Juice nodded. "All squared away, Sarge." The building collapse had basically just knocked him cold for thirty seconds. The two men turned and strode off in opposite directions as the rest of the team unassed the helo and began hauling down their kit and the remains of their combat load-out. Ainsley had already stalked off wordlessly for the BOQ (Bachelor Officers Quarters).
Juice spat again in the red-tinged darkness, hitched up the two rucks on his
shoulder, and began to thread the rows of uniform wooden structures until he found the Head Shed. Opening the door and pulling back the blackout curtain, he entered and hailed the officer of the watch. The guy was expecting them, had heard their inbound radio chatter on the air net. Had already heard about the casualties.
“Mission outcome?” he asked, taking the rucks as Juice handed them over.
“Successful,” Juice said, still squinting through animal eyes into the brighter light of the Ops Center. “Both target sites taken, both exploited. It’s all there in the bags.” The officer gave him a long, vacant look. Both of the dead POs were his men. Juice got it. “Sorry, man. We did everything we could.”

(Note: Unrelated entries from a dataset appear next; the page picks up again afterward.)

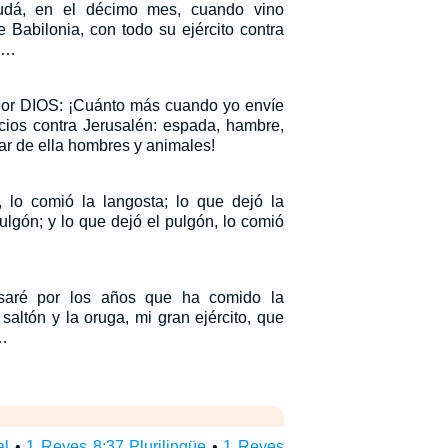
udá, en el décimo mes, cuando vino
 Babilonia, con todo su ejército contra
n.…
ñor DIOS: ¡Cuánto más cuando yo envíe
uicios contra Jerusalén: espada, hambre,
tar de ella hombres y animales!
 lo comió la langosta; lo que dejó la
ulgón; y lo que dejó el pulgón, lo comió
aré por los años que ha comido la
 saltón y la oruga, mi gran ejército, que
.…
al
•
1 Reyes 8:37 Plurilingüe
•
1 Reyes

A pause. “Shit happens in the Zulu Alpha,” the officer said, shrugging. “We’ll go down the list and try to get you new attachments.”
“Thanks.” Juice paused, reining in the impulse to spit on their floor. “There’s something else.” The officer arched his eyebrows. “We lost the Second Detachment PO to a Romeo.” Another pause. “But not one like we’ve seen before.”
“Like what, then?”
“It was fast.”
The officer just gave him a No, shit? look. That was sort of the whole point of runners.
“Faster. A lot faster. Plus it could jump – like a meth-head on Wile E. Coyote springs. I’ve never seen anything like it. It took a leap at your guy on the SPIES rope. It scored him across the face, hit the ground – and then ran away.”
The officer didn’t react for a couple of seconds. “You got any video?”
Juice unslotted a flash memory chip from his shoulder rig – he’d earned the call sign “Juice” because every single thing he carried ran on batteries, which constantly needed charging – and handed it to the officer, who jammed it in a machine. Juice took the mouse and fast-forwarded through the video. Expressionless, the officer watched from Juice’s POV, looking out of the helo and down, helping reel the others in. A gray shape came out of the bottom of the frame and flashed by. It latched onto the rope and there was some kind of scuffle. And then it was gone. Juice froze the frame, unwittingly on the mauled face of the PO. He looked up at the officer, then killed the window.